Cet adverbe revient en effet fréquemment. Dans mes deux livres, j’ai fait le choix de documenter des territoires en déprise. À Hayange, Hénin-Beaumont, Denain et dans une moindre mesure Beaucaire, nous sommes dans de petites villes où la fin des Trente Glorieuses, et la désindustrialisation qui a suivie, ont eu des conséquences sociales particulièrement violentes.
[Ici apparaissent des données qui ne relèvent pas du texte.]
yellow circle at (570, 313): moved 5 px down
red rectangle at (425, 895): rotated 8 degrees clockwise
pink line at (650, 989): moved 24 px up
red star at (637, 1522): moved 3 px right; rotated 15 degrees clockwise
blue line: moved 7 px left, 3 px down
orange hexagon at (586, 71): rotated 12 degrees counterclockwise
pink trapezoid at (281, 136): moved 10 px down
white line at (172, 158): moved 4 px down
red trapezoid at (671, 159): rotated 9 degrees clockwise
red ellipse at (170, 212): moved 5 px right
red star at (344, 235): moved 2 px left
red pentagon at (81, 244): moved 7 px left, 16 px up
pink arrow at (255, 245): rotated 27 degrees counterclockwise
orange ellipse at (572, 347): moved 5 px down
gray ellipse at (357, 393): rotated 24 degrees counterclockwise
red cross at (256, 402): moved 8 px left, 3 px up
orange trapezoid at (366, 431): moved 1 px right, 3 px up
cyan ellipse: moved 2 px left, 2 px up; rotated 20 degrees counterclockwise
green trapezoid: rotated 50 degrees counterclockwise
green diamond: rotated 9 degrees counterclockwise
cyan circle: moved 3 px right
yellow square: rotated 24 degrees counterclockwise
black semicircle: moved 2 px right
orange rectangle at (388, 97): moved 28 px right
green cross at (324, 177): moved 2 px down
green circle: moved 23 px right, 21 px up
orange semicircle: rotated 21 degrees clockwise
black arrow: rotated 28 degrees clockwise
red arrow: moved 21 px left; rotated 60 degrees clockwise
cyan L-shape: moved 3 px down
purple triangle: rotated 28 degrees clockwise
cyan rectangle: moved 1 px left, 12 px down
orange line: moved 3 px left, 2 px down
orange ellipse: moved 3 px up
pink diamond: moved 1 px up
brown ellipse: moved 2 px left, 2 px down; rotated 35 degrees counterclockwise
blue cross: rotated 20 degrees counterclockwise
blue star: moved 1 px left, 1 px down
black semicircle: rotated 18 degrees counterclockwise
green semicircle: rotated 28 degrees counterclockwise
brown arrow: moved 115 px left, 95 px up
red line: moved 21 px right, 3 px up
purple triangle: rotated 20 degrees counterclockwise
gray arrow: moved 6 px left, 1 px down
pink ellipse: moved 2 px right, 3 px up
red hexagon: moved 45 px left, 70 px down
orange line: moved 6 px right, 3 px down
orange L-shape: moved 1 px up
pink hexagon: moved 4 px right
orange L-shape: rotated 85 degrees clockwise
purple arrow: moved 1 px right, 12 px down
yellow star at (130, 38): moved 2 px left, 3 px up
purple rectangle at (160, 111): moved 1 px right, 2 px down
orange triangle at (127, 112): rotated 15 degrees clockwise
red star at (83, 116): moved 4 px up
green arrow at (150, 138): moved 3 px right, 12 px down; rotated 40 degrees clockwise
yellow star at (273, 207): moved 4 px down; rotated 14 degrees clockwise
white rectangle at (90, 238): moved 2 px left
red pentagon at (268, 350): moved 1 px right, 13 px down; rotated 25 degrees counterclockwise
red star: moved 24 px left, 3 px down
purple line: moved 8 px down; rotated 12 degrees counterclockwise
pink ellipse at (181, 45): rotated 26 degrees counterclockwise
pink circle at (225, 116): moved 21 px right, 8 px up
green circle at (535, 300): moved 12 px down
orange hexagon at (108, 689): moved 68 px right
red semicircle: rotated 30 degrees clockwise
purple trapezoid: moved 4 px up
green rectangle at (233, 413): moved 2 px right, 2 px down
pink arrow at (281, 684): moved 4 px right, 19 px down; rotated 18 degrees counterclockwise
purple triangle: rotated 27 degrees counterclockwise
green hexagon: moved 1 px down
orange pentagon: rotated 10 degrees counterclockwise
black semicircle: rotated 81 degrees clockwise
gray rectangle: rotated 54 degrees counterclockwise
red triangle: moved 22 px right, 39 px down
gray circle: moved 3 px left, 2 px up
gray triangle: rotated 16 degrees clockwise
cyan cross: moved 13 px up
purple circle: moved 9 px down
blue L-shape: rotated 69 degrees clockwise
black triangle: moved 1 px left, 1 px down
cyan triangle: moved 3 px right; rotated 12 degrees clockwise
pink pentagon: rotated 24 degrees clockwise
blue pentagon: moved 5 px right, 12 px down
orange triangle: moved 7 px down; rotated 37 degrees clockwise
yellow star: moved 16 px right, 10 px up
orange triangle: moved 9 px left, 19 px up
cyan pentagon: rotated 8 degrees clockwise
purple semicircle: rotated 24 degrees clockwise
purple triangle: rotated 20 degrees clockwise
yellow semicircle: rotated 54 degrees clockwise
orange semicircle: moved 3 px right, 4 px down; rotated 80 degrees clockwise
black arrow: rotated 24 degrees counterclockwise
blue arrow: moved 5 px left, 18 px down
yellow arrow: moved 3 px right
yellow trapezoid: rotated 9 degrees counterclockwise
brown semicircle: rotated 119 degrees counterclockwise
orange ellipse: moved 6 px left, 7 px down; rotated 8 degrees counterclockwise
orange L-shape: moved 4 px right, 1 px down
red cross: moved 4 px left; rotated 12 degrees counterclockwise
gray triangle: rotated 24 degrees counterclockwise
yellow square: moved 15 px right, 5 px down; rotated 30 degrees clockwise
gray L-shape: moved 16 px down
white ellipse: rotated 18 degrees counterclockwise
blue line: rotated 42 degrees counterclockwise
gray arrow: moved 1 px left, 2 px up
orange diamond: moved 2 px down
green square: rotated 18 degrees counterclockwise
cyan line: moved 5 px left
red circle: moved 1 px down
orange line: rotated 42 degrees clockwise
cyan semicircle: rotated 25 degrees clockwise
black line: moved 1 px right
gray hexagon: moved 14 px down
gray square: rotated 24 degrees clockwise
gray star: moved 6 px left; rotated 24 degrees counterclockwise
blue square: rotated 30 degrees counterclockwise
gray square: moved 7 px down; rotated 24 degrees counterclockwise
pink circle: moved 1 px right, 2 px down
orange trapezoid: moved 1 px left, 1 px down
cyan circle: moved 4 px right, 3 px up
Ceux qui ont connu directement ou indirectement cette période se réfèrent à cet « avant ». Comme j’ai voulu le montrer dans la bande dessinée qui introduit Les Racines de la colère, non seulement les emplois industriels ont disparu brutalement mais c’est toute l’organisation sociale régie par le patronat et les syndicats qui s’est écroulée.


Ces personnes expriment-elles de la nostalgie ?

À aucun moment. Elles ne considèrent pas cette période comme une sorte d’Éden perdue : c’est surtout une mélancolie qui se manifeste, l’effet du temps qui passe.

« Perdre les ouvriers, c’est pas grave », avait dit François Hollande dans le cadre du « dossier Florange », en 2012. Comment cet abandon résonne-t-il dans votre travail ?

Très clairement, je crois. Les ouvriers se sont massivement reportés vers l’abstention ou le vote d’extrême droite. Ils ne se cachent pas pour le revendiquer — dans L’Illusion nationale, notamment. C’est particulièrement vrai à Hayange où l’élection du frontiste Fabien Engelmann intervient un an à peine après l’extinction définitive des hauts-fourneaux du site de Florange situé juste à côté. Mais au-delà, cette disparition de la classe ouvrière, en tant que classe sociale structurée et organisée, a accéléré le processus d’individualisation des rapports sociaux engagé depuis des décennies. La social-démocratie française et européenne est complice de la mise en œuvre de ce processus avec les libéraux. Elle n’a pas mesuré la violence engendrée par la disparition des cadres d’organisation de la classe ouvrière. Je crois que c’est particulièrement présent et visible dans les récits de vie que l’on peut lire dans Les Racines de la colère.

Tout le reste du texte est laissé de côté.